As obras de mobilidade urbana que deveriam estar prontas no ano passado seguem até hoje na maioria das cidades. Além disso, alguns dos estádios foram entregues a menos de cem dias da abertura da Copa. De acordo com uma previsão feita em 2010, eles deveriam ser financiados pela iniciativa privada. Ainda assim, custaram R$ 8 bilhões aos cofres públicos.

No entanto, esse investimento não foi suficiente para garantir um bom público após o período. O fator contribuiu, inclusive, para o aumento no valor dos ingressos e as consequentes reivindicações dos torcedores. Dos 12 estádios e arenas construídos ou reformados, maioria não atinge a renda suficiente para se manter sem que dependa de aluguéis para eventos de outro gênero, como shows e festas.

A expectativa se volta agora para as Olimpíadas de 2016. A menos de um ano de seu início, a história parece se repetir. Falta de planejamento, atrasos e problemas ambientais ditam o ritmo das obras. Existem ainda impasses sociais, como a remoção de moradores de uma comunidade próxima ao Parque Olímpico, que dificultam a continuidade do trabalho.
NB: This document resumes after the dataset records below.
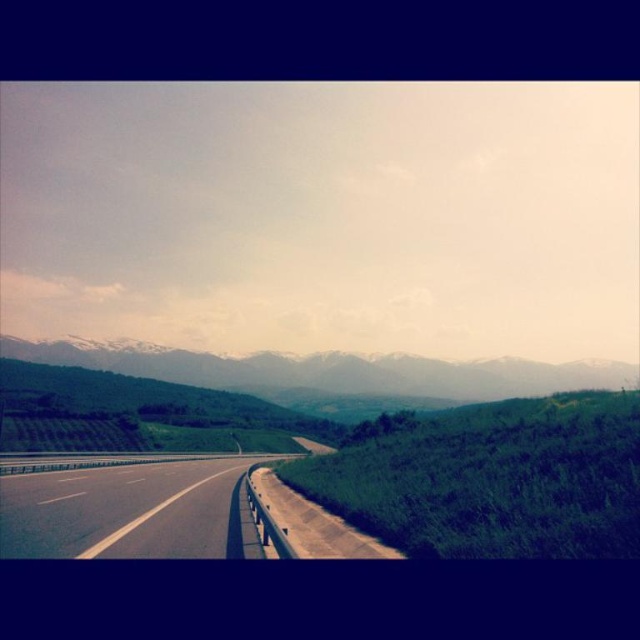 From the picture: Can you confirm if green grassy hill at right is thinner than black asphalt highway at center?

Yes, green grassy hill at right is thinner than black asphalt highway at center.

Locate an element on the screen. This screenshot has height=640, width=640. green grassy hill at right is located at coordinates (490, 477).

Identify the location of green grassy hill at right. (490, 477).

You are a GUI agent. You are given a task and a screenshot of the screen. Output one action in this format:
    pyautogui.click(x=<x>, y=<y>)
    Task: Click on the green grassy hill at right
    The height and width of the screenshot is (640, 640).
    Given the screenshot: What is the action you would take?
    (x=490, y=477)

Consider the image. Is green grassy hill at right bigger than snowy rock mountain at upper center?

No, green grassy hill at right is not bigger than snowy rock mountain at upper center.

What do you see at coordinates (490, 477) in the screenshot?
I see `green grassy hill at right` at bounding box center [490, 477].

Find the location of a particular element. green grassy hill at right is located at coordinates (490, 477).

Is snowy rock mountain at upper center wider than black asphalt highway at center?

Yes.

Does snowy rock mountain at upper center come behind black asphalt highway at center?

Yes, it is behind black asphalt highway at center.

Identify the location of snowy rock mountain at upper center. (330, 371). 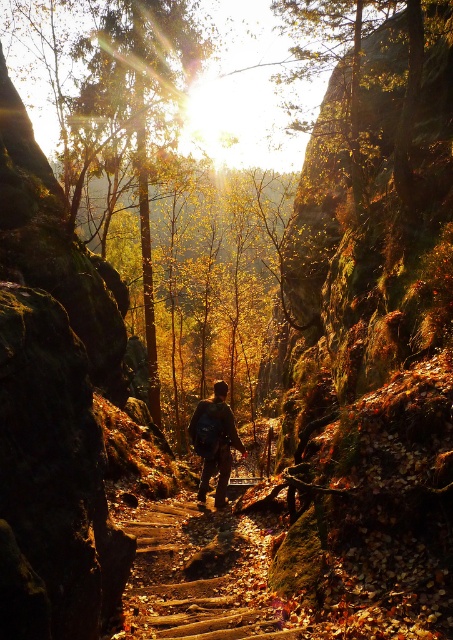 You are a hiker trying to navigate the narrow path. The green mossy rock at center and the brown wooden trail at center are both in your way. Which one should you avoid stepping on to stay on the trail?

You should avoid stepping on the green mossy rock at center because it is larger than the brown wooden trail at center, making it more likely to obstruct your path. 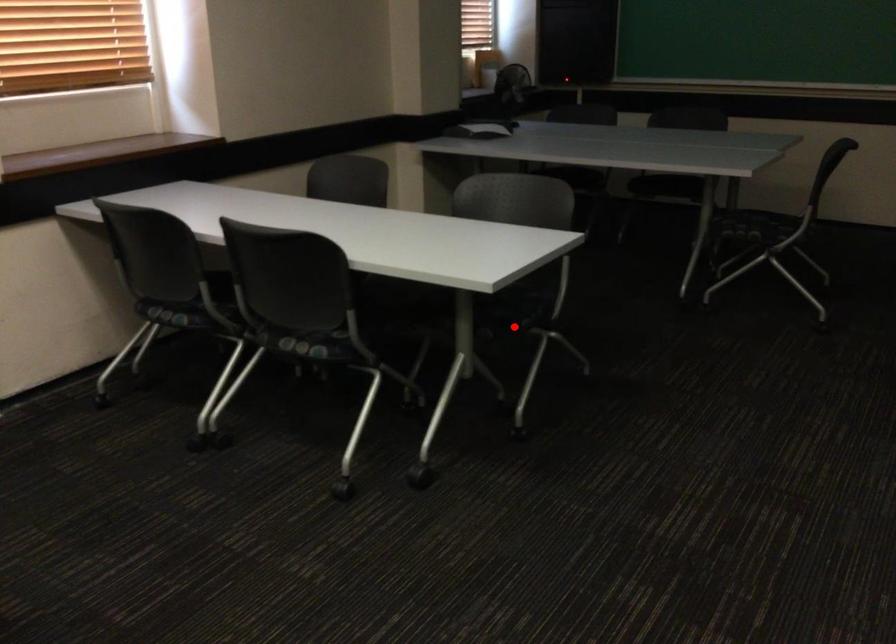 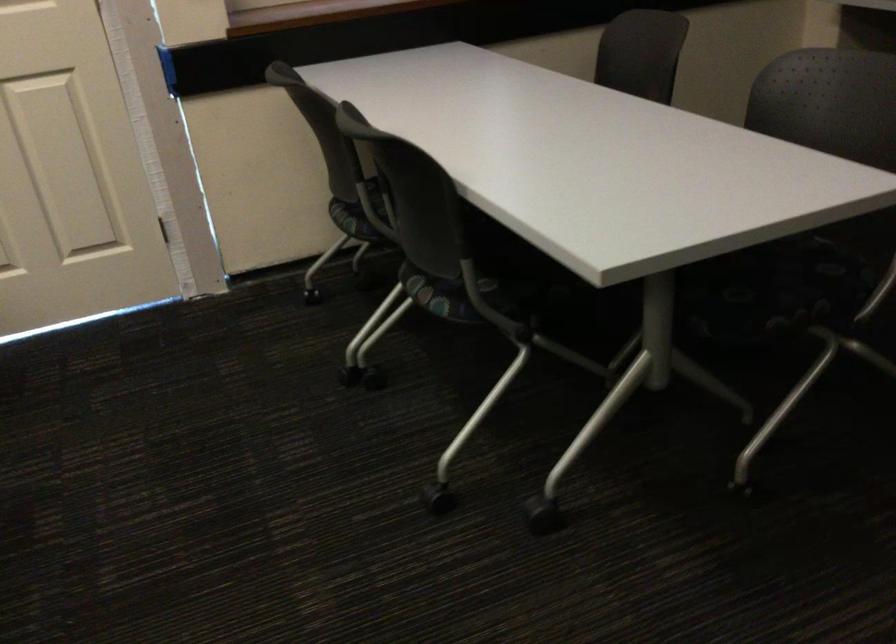 Question: I am providing you with two images of the same scene from different viewpoints. Image1 has a red point marked. In image2, the corresponding 3D location appears at what relative position? Reply with the corresponding letter.

Choices:
 (A) Closer
 (B) Farther

Answer: (A) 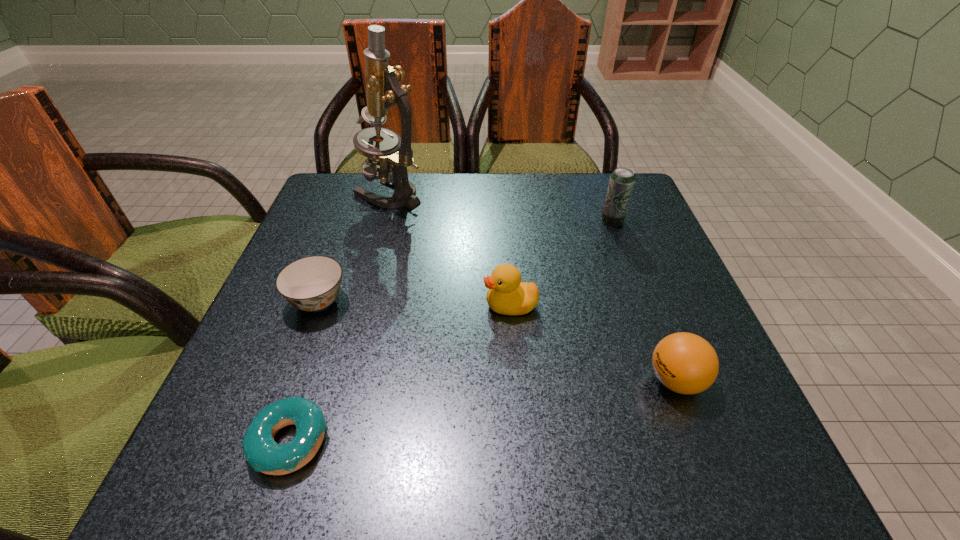 This screenshot has height=540, width=960. I want to click on unoccupied area between the third object from right to left and the soup bowl, so click(414, 303).

Identify the location of vacant space that's between the ping-pong ball and the soup bowl. (497, 341).

You are a GUI agent. You are given a task and a screenshot of the screen. Output one action in this format:
    pyautogui.click(x=<x>, y=<y>)
    Task: Click on the free area in between the tallest object and the nearest object
    
    Given the screenshot: What is the action you would take?
    tap(340, 318)

The width and height of the screenshot is (960, 540). Identify the location of vacant space that's between the nearest object and the tallest object. (340, 318).

Image resolution: width=960 pixels, height=540 pixels. What are the coordinates of `vacant region between the second farthest object and the nearest object` in the screenshot? It's located at (451, 331).

The image size is (960, 540). In order to click on vacant space that's between the fourth object from left to right and the microscope in this screenshot , I will do `click(450, 249)`.

The image size is (960, 540). Find the location of `free space between the farthest object and the soup bowl`. free space between the farthest object and the soup bowl is located at coordinates (353, 247).

Locate an element on the screen. The image size is (960, 540). object that ranks as the fifth closest to the beer can is located at coordinates point(264,455).

Locate which object ranks third in proximity to the second shortest object. Please provide its 2D coordinates. Your answer should be formatted as a tuple, i.e. [(x, y)], where the tuple contains the x and y coordinates of a point satisfying the conditions above.

[(507, 295)]

Identify the location of blank space that satisfies the following two spatial constraints: 1. on the front side of the soup bowl; 2. on the left side of the doughnut. Image resolution: width=960 pixels, height=540 pixels. coord(266,442). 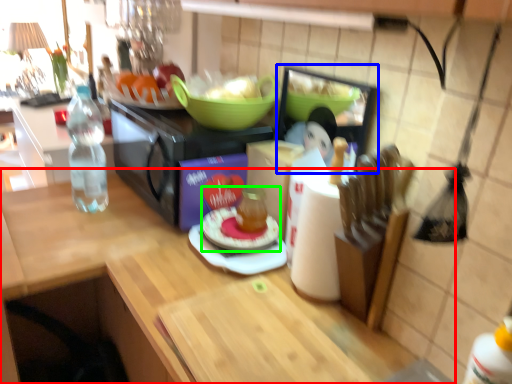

A diferença, nesse caso, é que parte da estrutura construída na Barra da Tijuca, no Rio de Janeiro, será demolida para dar lugar a um condomínio. No primeiro caso, da Copa, os espaços continuam públicos; neste, das Olimpíadas, ao contrário, serão ocupados por casas e apartamentos de luxo. Isso é suficiente para saber o que esperar como legado dos jogos.